A regulatory impasse and the FDA’s cancellation of a meeting to discuss the next steps in a R&D program have prompted Kezar Life Sciences to prepare to lay off staff and explore strategic alternatives.
Kezar had asked to meet with the FDA in the fourth quarter to discuss plans to develop zetomipzomib in patients with autoimmune hepatitis (AIH). The biotech shared phase 2a data on the immunoproteasome inhibitor in AIH in March and got an FDA hold on the program lifted in July. Seeking alignment on the next steps, Kezar proposed meeting with the FDA to discuss a planned registration-enabling study.
The biotech provided an update after the stock market closed Thursday, telling investors that it had been unable to align with the FDA on a potential registrational clinical trial. Kezar added the agency canceled a meeting. Chris Kirk, Ph.D., CEO of Kezar, called the cancellation an “unusual decision” in a statement.

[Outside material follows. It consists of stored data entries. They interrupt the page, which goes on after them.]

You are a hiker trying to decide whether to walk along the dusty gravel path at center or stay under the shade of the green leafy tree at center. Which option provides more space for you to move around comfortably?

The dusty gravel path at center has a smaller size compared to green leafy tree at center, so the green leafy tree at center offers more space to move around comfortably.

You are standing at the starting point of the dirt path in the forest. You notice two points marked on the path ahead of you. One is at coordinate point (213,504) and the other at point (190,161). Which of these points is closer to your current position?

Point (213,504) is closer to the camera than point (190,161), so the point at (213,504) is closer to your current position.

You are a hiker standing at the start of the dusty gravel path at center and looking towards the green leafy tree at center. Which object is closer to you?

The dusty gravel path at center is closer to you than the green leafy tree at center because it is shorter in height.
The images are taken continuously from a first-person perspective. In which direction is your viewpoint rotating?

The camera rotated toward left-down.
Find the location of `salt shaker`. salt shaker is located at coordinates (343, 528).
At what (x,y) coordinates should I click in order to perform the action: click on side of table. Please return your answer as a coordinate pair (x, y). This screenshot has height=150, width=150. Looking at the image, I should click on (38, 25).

Kezar employees are set to bear the brunt of the situation. The biotech is planning to lay off staff as part of a broader cost-cutting drive. Kezar, which ended last year with 55 full-time employees, is yet to say how many people will lose their jobs, but its comments suggest deep cuts are coming. The company plans to retain employees who are essential for supporting value creation as part of its strategic review.
Related
Kezar ended September with $90.2 million. The company’s cash and Nasdaq listing are two assets the biotech has to offer potential buyers. Zetomipzomib is another potential bargaining chip, although the deadlock with the FDA suggests the program may only appeal to a company with deeper pockets than Kezar.
According to the biotech, the FDA has requested a standalone study to define the pharmacokinetics of zetomipzomib in individuals with significant hepatic impairment before the next trial in AIH. For its part, Kezar had planned to exclude AIH patients with significant hepatic impairment from its proposed registration-enabling trial. The biotech said the interim study requested by the FDA will delay the program by two years.
Kirk told investors that Kezar lacks the resources to extend the development timeline. Kezar’s CEO also questioned the technical feasibility, medical need and patient burden of the FDA’s requirement for trials to include 48-hour patient monitoring in a clinical research unit.
Shares in Kezar rose 37% to $5.71 in premarket trading.